TASK OBJECTIVE: Repeat the listing exactly, line by line, and leave the pictures behind.

** DATASET SECTION follows **

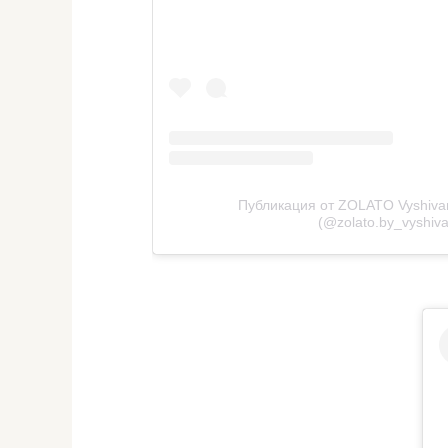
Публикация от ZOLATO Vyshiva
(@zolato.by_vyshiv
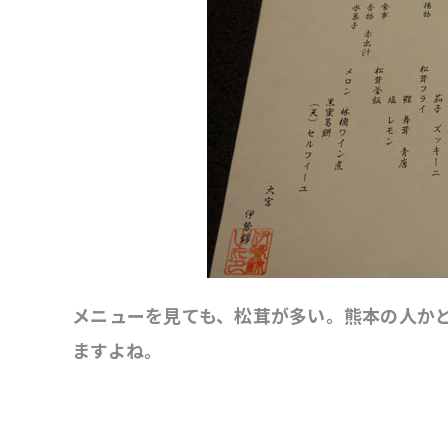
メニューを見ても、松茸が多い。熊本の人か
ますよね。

** End of DATASET SECTION **

ANSWER AREA:
Публикация от ZOLATO Vyshiva
(@zolato.by_vyshiv
メニューを見ても、松茸が多い。熊本の人か
ますよね。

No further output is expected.